Here’s the summarized presentation of the solution design.
You can view the presentation by following this link for a full page view.
**You can hover at the bottom to have navigation & control panel appear.
Now, looking at the requirement, At first, let’s try to figure out the Key Actors or the Key Components to be designed here.
Let’s begin with the Communication Protocol to be used in this solution. The goal is to achieve a real-time data streaming pipeline. Below are the communication channel considered for this pipeline.
We can try TCP with some custom protocol for this case to support higher communication reliability. But this is not a universal proposition. Since we would have to consider Northbound Interface Support, It’d make sense to use some universally adopted protocol. Also, TCP would include additional communication overhead.
We can try either HTTP Polling or Long Polling approach for this communication. It is a widely accepted protocol so Northbound Support is no longer an issue. But in this case, the client(Market Data Consumer servers) will periodically invoke a GET API to fetch the Market Data. While this design is valid but not so efficient since there’s a continuous pull request from 40 different servers & it also adds communication overhead.
WebSocket can be a great option for this case. While being a bi-directional protocol, WebSocket significantly reduces HTTP Overhead as they continuously transfer messages once the connection is established, bypassing TCP’s 3-way handshaking.
While studying Deriv’s API Documentation, I found that Deriv has WebSocket implementation which also persuaded me a big time to use WebSocket for this case study as well.
https://api.deriv.com/docs/resources/api-guide#websockets
While WebSocket is a great option, It is worth mentioning another Great Fit for this case, Server-Sent Events(SSE).

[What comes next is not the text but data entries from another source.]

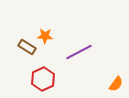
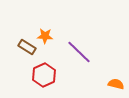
purple line: rotated 72 degrees clockwise
red hexagon: moved 1 px right, 4 px up
orange semicircle: rotated 112 degrees counterclockwise
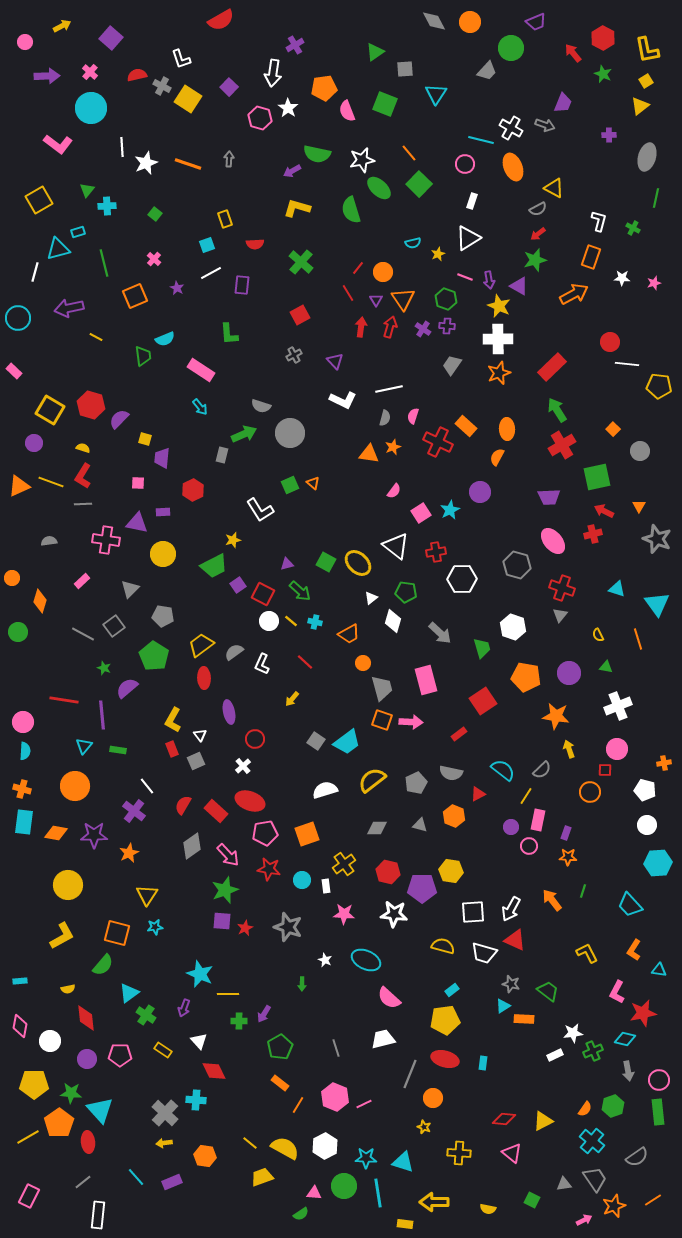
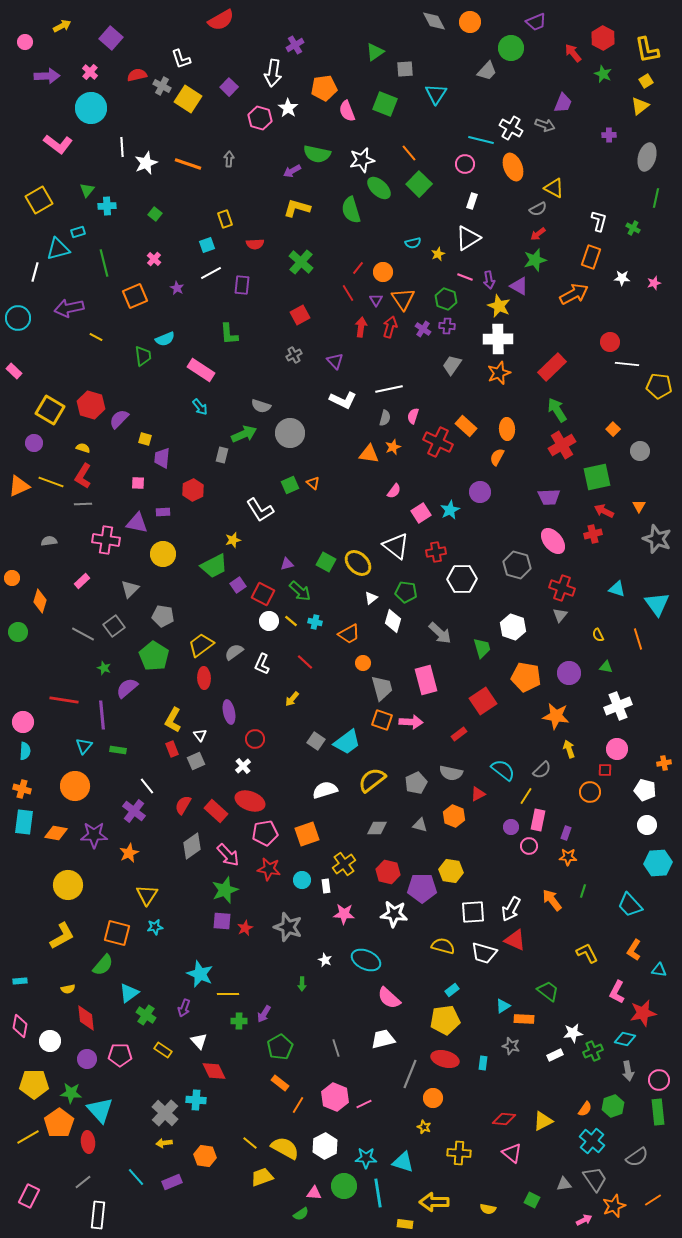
gray star at (511, 984): moved 62 px down
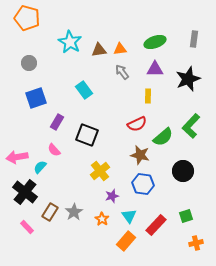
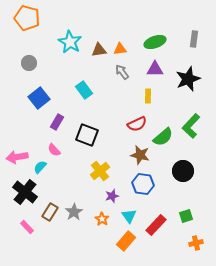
blue square: moved 3 px right; rotated 20 degrees counterclockwise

SSE is similar to WebSocket but while WebSocket is bidirectional, SSE is uni-directional, sending events from the server(Central Server where the Market Data is stored) to clients(40 different consumers of the market data).
SSE can be easily implemented on the server side using Event Sourcing APIs.
gRPC could have been another option to implement here. With gRPC, ProtoBuf can be used instead of JSON for faster message encoding & decoding. But this may add additional complexity to the system in my opinion & can be an overkill. Also, Language support is a challenge for ProtoBuf.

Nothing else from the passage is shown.